**TASK PROMPT**
Each record beneath this line is to be copied exactly.

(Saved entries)
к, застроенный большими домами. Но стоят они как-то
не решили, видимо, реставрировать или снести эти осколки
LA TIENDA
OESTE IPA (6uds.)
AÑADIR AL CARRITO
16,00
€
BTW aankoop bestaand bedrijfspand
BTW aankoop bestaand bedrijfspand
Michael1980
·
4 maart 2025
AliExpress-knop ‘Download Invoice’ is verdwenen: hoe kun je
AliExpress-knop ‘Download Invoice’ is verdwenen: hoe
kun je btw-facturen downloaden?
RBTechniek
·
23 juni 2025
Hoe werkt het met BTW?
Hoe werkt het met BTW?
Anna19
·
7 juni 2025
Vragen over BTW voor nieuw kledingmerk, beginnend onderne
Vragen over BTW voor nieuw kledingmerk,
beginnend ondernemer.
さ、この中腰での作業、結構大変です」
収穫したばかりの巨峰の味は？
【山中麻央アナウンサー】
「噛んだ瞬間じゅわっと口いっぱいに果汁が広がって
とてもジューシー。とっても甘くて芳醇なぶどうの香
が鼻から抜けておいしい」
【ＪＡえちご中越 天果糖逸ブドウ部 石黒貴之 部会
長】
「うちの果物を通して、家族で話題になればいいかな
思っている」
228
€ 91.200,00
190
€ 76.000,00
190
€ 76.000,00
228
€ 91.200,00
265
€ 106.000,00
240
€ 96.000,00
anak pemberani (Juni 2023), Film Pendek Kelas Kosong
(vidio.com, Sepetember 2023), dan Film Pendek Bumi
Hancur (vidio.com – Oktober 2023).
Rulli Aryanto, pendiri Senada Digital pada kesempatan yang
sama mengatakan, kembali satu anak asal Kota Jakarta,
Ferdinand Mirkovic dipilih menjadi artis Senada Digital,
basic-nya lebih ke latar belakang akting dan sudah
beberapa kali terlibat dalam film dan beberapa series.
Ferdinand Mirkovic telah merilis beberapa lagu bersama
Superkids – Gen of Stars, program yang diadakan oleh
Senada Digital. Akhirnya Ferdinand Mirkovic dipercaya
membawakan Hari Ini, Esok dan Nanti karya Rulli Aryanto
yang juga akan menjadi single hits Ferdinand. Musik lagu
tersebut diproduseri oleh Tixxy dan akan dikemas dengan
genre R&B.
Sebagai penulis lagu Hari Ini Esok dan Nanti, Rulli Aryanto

**SOLVED EXERCISE**
к, застроенный большими домами. Но стоят они как-то
не решили, видимо, реставрировать или снести эти осколки
LA TIENDA
OESTE IPA (6uds.)
AÑADIR AL CARRITO
16,00
€
BTW aankoop bestaand bedrijfspand
BTW aankoop bestaand bedrijfspand
Michael1980
·
4 maart 2025
AliExpress-knop ‘Download Invoice’ is verdwenen: hoe kun je
AliExpress-knop ‘Download Invoice’ is verdwenen: hoe
kun je btw-facturen downloaden?
RBTechniek
·
23 juni 2025
Hoe werkt het met BTW?
Hoe werkt het met BTW?
Anna19
·
7 juni 2025
Vragen over BTW voor nieuw kledingmerk, beginnend onderne
Vragen over BTW voor nieuw kledingmerk,
beginnend ondernemer.
さ、この中腰での作業、結構大変です」
収穫したばかりの巨峰の味は？
【山中麻央アナウンサー】
「噛んだ瞬間じゅわっと口いっぱいに果汁が広がって
とてもジューシー。とっても甘くて芳醇なぶどうの香
が鼻から抜けておいしい」
【ＪＡえちご中越 天果糖逸ブドウ部 石黒貴之 部会
長】
「うちの果物を通して、家族で話題になればいいかな
思っている」
228
€ 91.200,00
190
€ 76.000,00
190
€ 76.000,00
228
€ 91.200,00
265
€ 106.000,00
240
€ 96.000,00
anak pemberani (Juni 2023), Film Pendek Kelas Kosong
(vidio.com, Sepetember 2023), dan Film Pendek Bumi
Hancur (vidio.com – Oktober 2023).
Rulli Aryanto, pendiri Senada Digital pada kesempatan yang
sama mengatakan, kembali satu anak asal Kota Jakarta,
Ferdinand Mirkovic dipilih menjadi artis Senada Digital,
basic-nya lebih ke latar belakang akting dan sudah
beberapa kali terlibat dalam film dan beberapa series.
Ferdinand Mirkovic telah merilis beberapa lagu bersama
Superkids – Gen of Stars, program yang diadakan oleh
Senada Digital. Akhirnya Ferdinand Mirkovic dipercaya
membawakan Hari Ini, Esok dan Nanti karya Rulli Aryanto
yang juga akan menjadi single hits Ferdinand. Musik lagu
tersebut diproduseri oleh Tixxy dan akan dikemas dengan
genre R&B.
Sebagai penulis lagu Hari Ini Esok dan Nanti, Rulli Aryanto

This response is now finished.